御曹司さま、これは溺愛契約ですか?
苛立ちのままがりがりと後頭部を掻く翔の姿を見た美果は、『息が詰まりそうだ』と思った。肉体的には美果の環境も大変だが、精神的には翔の状況の方がよっぽど大変だと感じた。
周囲からの期待、視線、重圧、責任。――確かにいずれ彼はそれらのすべてを背負わなくてはならないのだろう。それが大企業の後継者として生まれた彼の宿命だというのも察することはできる。

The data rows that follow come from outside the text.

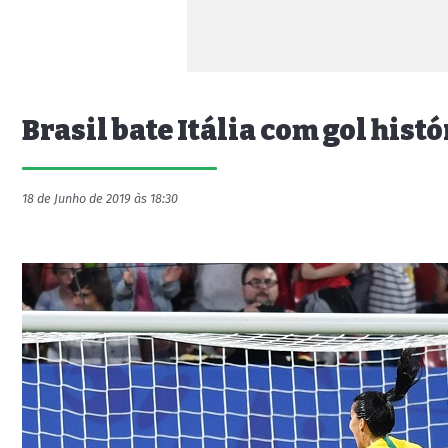
Brasil bate Itália com gol hist
18 de Junho de 2019 às 18:30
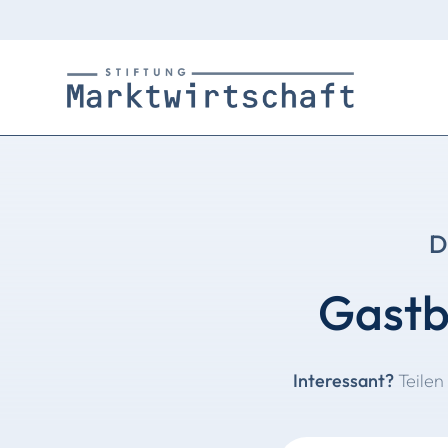
D
Gastbe
Interessant?
Teilen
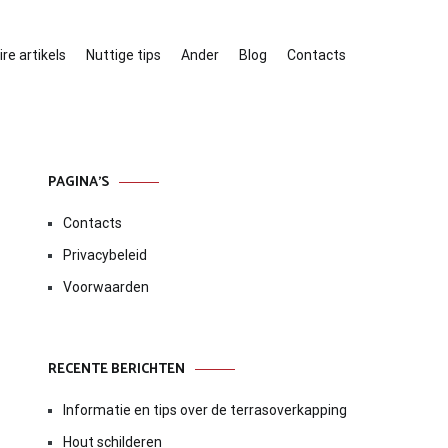
re artikels
Nuttige tips
Ander
Blog
Contacts
PAGINA’S
Contacts
Privacybeleid
Voorwaarden
RECENTE BERICHTEN
Informatie en tips over de terrasoverkapping
Hout schilderen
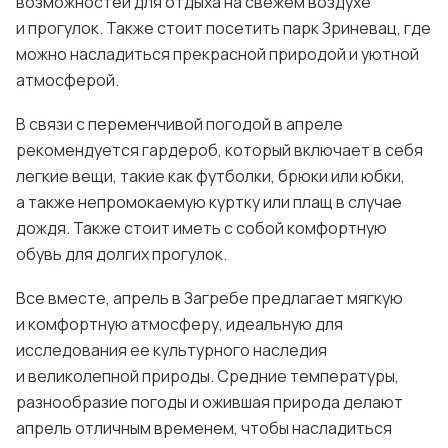
возможностей для отдыха на свежем воздухе
и прогулок. Также стоит посетить парк Зриневац, где
можно насладиться прекрасной природой и уютной
атмосферой.
В связи с переменчивой погодой в апреле
рекомендуется гардероб, который включает в себя
легкие вещи, такие как футболки, брюки или юбки,
а также непромокаемую куртку или плащ в случае
дождя. Также стоит иметь с собой комфортную
обувь для долгих прогулок.
Все вместе, апрель в Загребе предлагает мягкую
и комфортную атмосферу, идеальную для
исследования ее культурного наследия
и великолепной природы. Средние температуры,
разнообразие погоды и ожившая природа делают
апрель отличным временем, чтобы насладиться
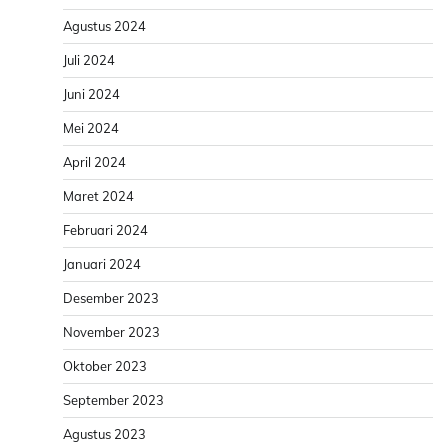
Agustus 2024
Juli 2024
Juni 2024
Mei 2024
April 2024
Maret 2024
Februari 2024
Januari 2024
Desember 2023
November 2023
Oktober 2023
September 2023
Agustus 2023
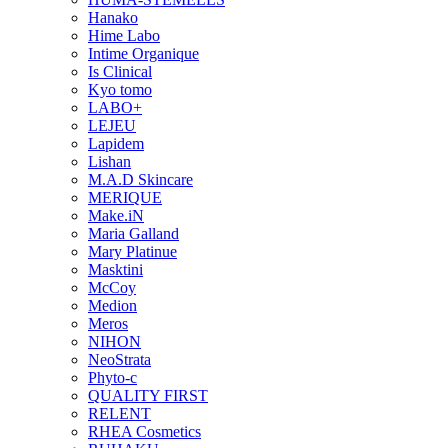
Hanako
Hime Labo
Intime Organique
Is Clinical
Kyo tomo
LABO+
LEJEU
Lapidem
Lishan
M.A.D Skincare
MERIQUE
Make.iN
Maria Galland
Mary Platinue
Masktini
McCoy
Medion
Meros
NIHON
NeoStrata
Phyto-c
QUALITY FIRST
RELENT
RHEA Cosmetics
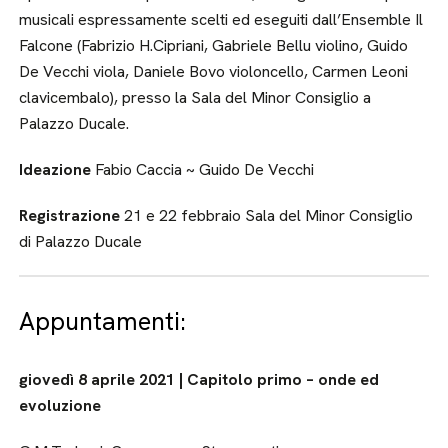
musicali espressamente scelti ed eseguiti dall’Ensemble Il
Falcone (Fabrizio H.Cipriani, Gabriele Bellu violino, Guido
De Vecchi viola, Daniele Bovo violoncello, Carmen Leoni
clavicembalo), presso la Sala del Minor Consiglio a
Palazzo Ducale.
Ideazione
Fabio Caccia ~ Guido De Vecchi
Registrazione
21 e 22 febbraio Sala del Minor Consiglio
di Palazzo Ducale
Appuntamenti:
giovedì 8 aprile 2021 | Capitolo primo – onde ed
evoluzione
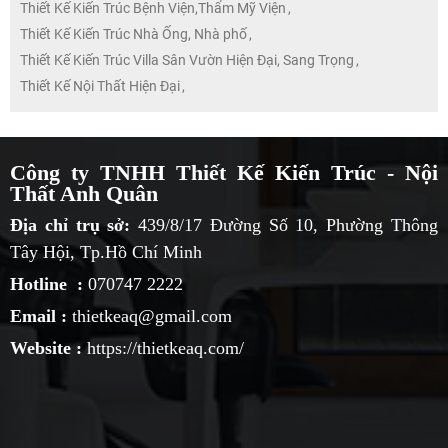
Thiết Kế Kiến Trúc Bệnh Viện,Thẩm Mỹ Viện
,
Thiết Kế Kiến Trúc Nhà Ống, Nhà phố
,
Thiết Kế Kiến Trúc Villa Sân Vườn Hiện Đại, Sang Trọng
,
Thiết Kế Nội Thất Hiện Đại
,
Công ty TNHH Thiết Kế Kiến Trúc - Nội
Thất Anh Quân
Địa chỉ trụ sở:
439/8/17 Đường Số 10, Phường Thông
Tây Hội, Tp.Hồ Chí Minh
Hotline :
070747 2222
Email :
thietkeaq@gmail.com
Website :
https://thietkeaq.com/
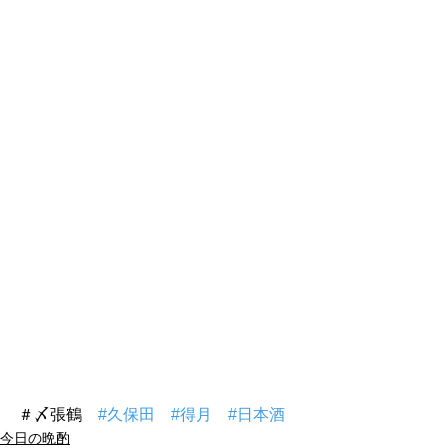
＃〆張鶴　
#久保田
#得月
#日本酒
今日の晩酌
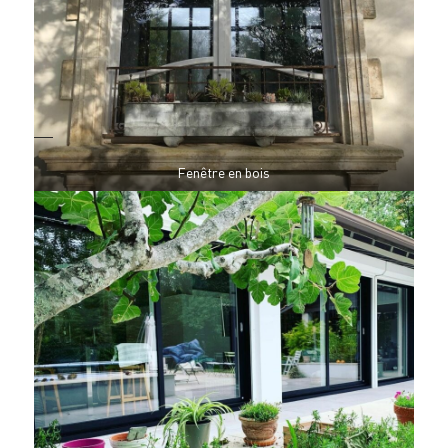
Fenêtre en bois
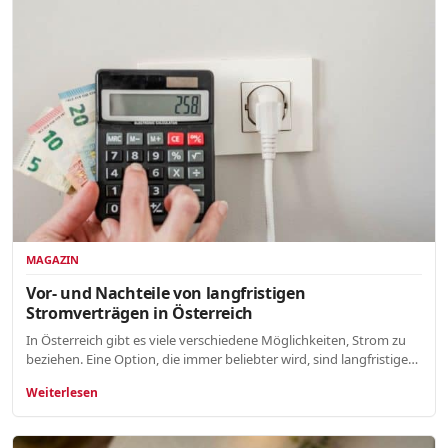
MAGAZIN
Vor- und Nachteile von langfristigen
Stromverträgen in Österreich
In Österreich gibt es viele verschiedene Möglichkeiten, Strom zu
beziehen. Eine Option, die immer beliebter wird, sind langfristige…
Weiterlesen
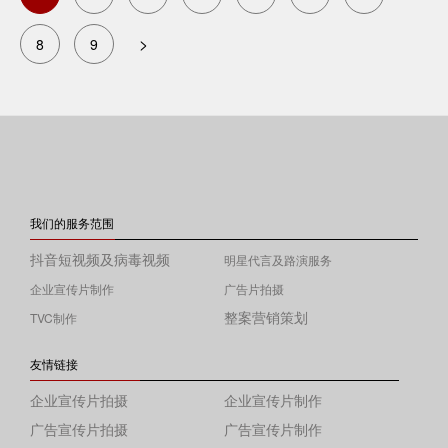
前
页
下
>
Page
8
Page
9
一
页
我们的服务范围
抖音短视频及病毒视频
明星代言及路演服务
企业宣传片制作
广告片拍摄
整案营销策划
TVC制作
友情链接
企业宣传片拍摄
企业宣传片制作
广告宣传片拍摄
广告宣传片制作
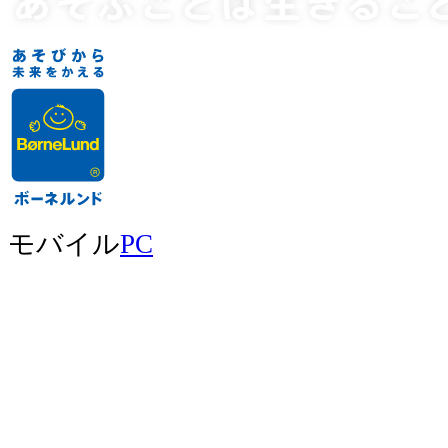
モバイル
PC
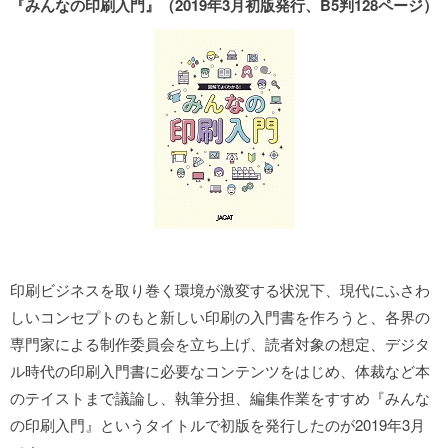
『みんなの印刷入門』（2019年3月初版発行、B5判128ページ）
印刷ビジネスを取り巻く環境が激変する状況下、現代にふさわ
しいコンセプトのもと新しい印刷の入門書を作ろうと、各界の
専門家による制作委員会を立ち上げ、読者対象の想定、デジタ
ル時代の印刷入門書に必要なコンテンツをはじめ、体裁など本
のテイストまで議論し、執筆分担、編集作業をすすめ『みんな
の印刷入門』というタイトルで初版を発行したのが2019年3月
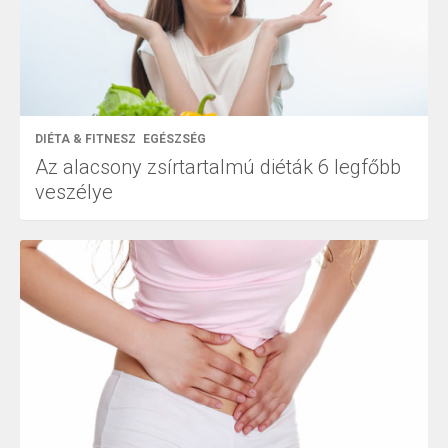
DIÉTA & FITNESZ
EGÉSZSÉG
Az alacsony zsírtartalmú diéták 6 legfőbb
veszélye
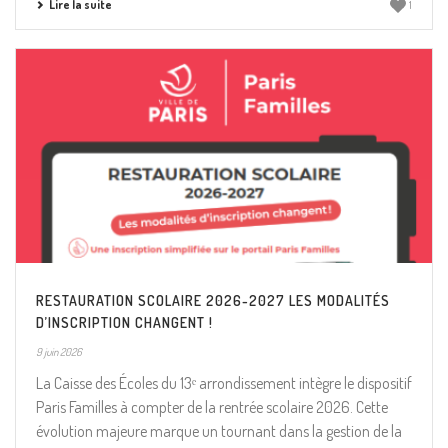
Lire la suite
1
RESTAURATION SCOLAIRE 2026-2027 LES MODALITÉS
D’INSCRIPTION CHANGENT !
9 juin 2026
La Caisse des Écoles du 13ᵉ arrondissement intègre le dispositif
Paris Familles à compter de la rentrée scolaire 2026. Cette
évolution majeure marque un tournant dans la gestion de la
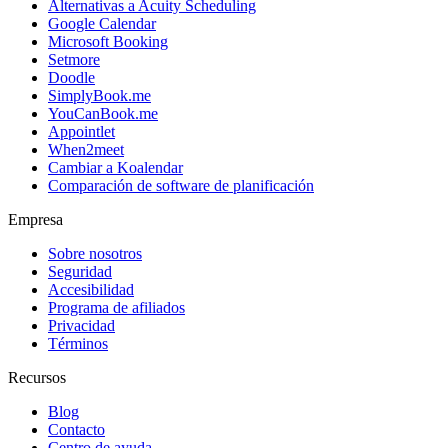
Alternativas a Acuity Scheduling
Google Calendar
Microsoft Booking
Setmore
Doodle
SimplyBook.me
YouCanBook.me
Appointlet
When2meet
Cambiar a Koalendar
Comparación de software de planificación
Empresa
Sobre nosotros
Seguridad
Accesibilidad
Programa de afiliados
Privacidad
Términos
Recursos
Blog
Contacto
Centro de ayuda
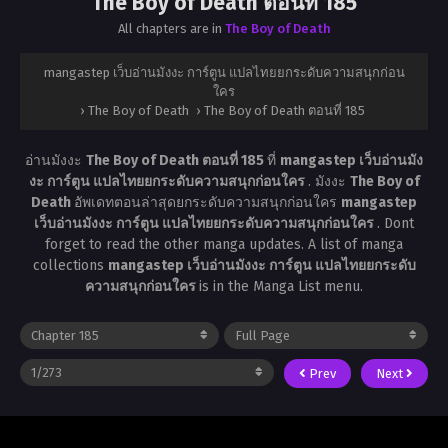
The Boy of Death ตอนที่ 185
All chapters are in
The Boy of Death
mangastep เว็บอ่านมังงะ การ์ตูน แปลไทยยกระดับความสนุกก่อน
ใคร
›
The Boy of Death
›
The Boy of Death ตอนที่ 185
อ่านมังงะ
The Boy of Death ตอนที่ 185
ที่
mangastep เว็บอ่านมัง
งะ การ์ตูน แปลไทยยกระดับความสนุกก่อนใคร
. มังงะ
The Boy of
Death
อัพเดทตอนล่าสุดยกระดับความสนุกก่อนใคร
mangastep
เว็บอ่านมังงะ การ์ตูน แปลไทยยกระดับความสนุกก่อนใคร
. Dont
forget to read the other manga updates. A list of manga
collections
mangastep เว็บอ่านมังงะ การ์ตูน แปลไทยยกระดับ
ความสนุกก่อนใคร
is in the Manga List menu.
Prev
Next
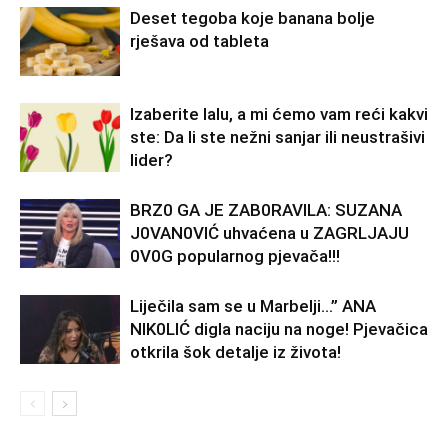
Deset tegoba koje banana bolje
rješava od tableta
Izaberite lalu, a mi ćemo vam reći kakvi
ste: Da li ste nežni sanjar ili neustrašivi
lider?
BRZ0 GA JE ZAB0RAVlLA: SUZANA
J0VAN0VIĆ uhvaćena u ZAGRLJAJU
0V0G popularnog pjevača!!!
Liječila sam se u Marbelji…” ANA
NlK0LlĆ digla naciju na noge! Pjevačica
otkrila šok detalje iz života!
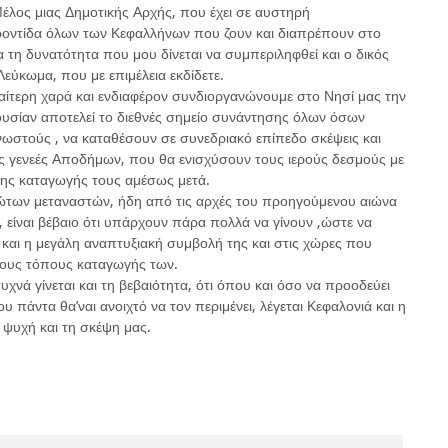
έλος μιας Δημοτικής Αρχής, που έχει σε αυστηρή
ροντίδα όλων των Κεφαλλήνων που ζουν και διαπρέπουν στο
ια τη δυνατότητα που μου δίνεται να συμπεριληφθεί και ο δικός
εύκωμα, που με επιμέλεια εκδίδετε.
αίτερη χαρά και ενδιαφέρον συνδιοργανώνουμε στο Νησί μας την
υσίαν αποτελεί το διεθνές σημείο συνάντησης όλων όσων
νωστούς , να καταθέσουν σε συνεδριακό επίπεδο σκέψεις και
ες γενεές Αποδήμων, που θα ενισχύσουν τους ιερούς δεσμούς με
της καταγωγής τους αμέσως μετά.
ώτων μεταναστών, ήδη από τις αρχές του προηγούμενου αιώνα
, είναι βέβαιο ότι υπάρχουν πάρα πολλά να γίνουν ,ώστε να
 και η μεγάλη αναπτυξιακή συμβολή της και στις χώρες που
τους τόπους καταγωγής των.
χνά γίνεται και τη βεβαιότητα, ότι όπου και όσο να προοδεύει
υ πάντα θα’ναι ανοιχτό να τον περιμένει, λέγεται Κεφαλονιά και η
 ψυχή και τη σκέψη μας.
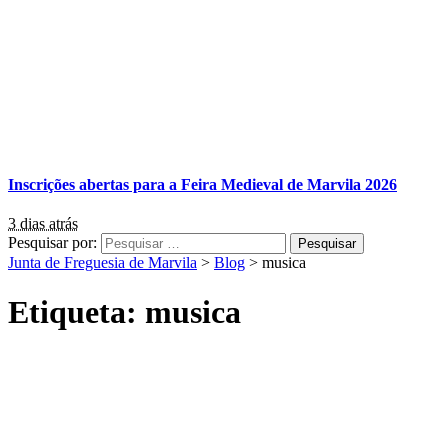
Inscrições abertas para a Feira Medieval de Marvila 2026
3 dias atrás
Pesquisar por:
Junta de Freguesia de Marvila
>
Blog
>
musica
Etiqueta:
musica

とはいえ、すべての本音をこれほどまでに完璧に隠して、周囲のすべてを欺くように偽りの自分を演じる必要があるのだろうかと思う。――もっと自由に生きればいいのに、と思ってしまう。
「いいじゃないですか、そのままでも」
「は?」
そう思う気持ちが、自然と口をついて出た。勝手に言葉になっていた。
「天ケ瀬部長は人を惹きつける魅力に溢れてるじゃないですか。多少イメージが悪くなっても、それほどお仕事に影響はないと思いますけど」
頭の片隅で思う。
これはきっと、無責任な発言だ。
本当は翔の苦悩の本質もわからないような人間が、彼の人柄を知ったように安易に口を出していい問題ではない。すべての本音を隠して完璧に生きるという並大抵の努力では成し得ない決意を固めた相手に、無遠慮に告げていい言葉ではない。
だが翔の言葉や口調、表情から察するに、おそらく彼の周囲にいる人々はその本音に気づいていない。ただ自らの想いを語るだけでこんなにも苦しそうな表情をすることを、きっと誰も把握していない。本音を悟らせまいと振る舞う翔の努力が完璧すぎるがゆえに、誰も彼の苦悩に気がついていないのだ。
だからきっと、誰も教えてあげられない。本当の自分を偽ってまで無理をする必要はないことを。跡継ぎとはいえ、会社のために自分のすべてを犠牲にする必要がないことを。もっと肩の力を抜いて、楽に生きてもいいことを。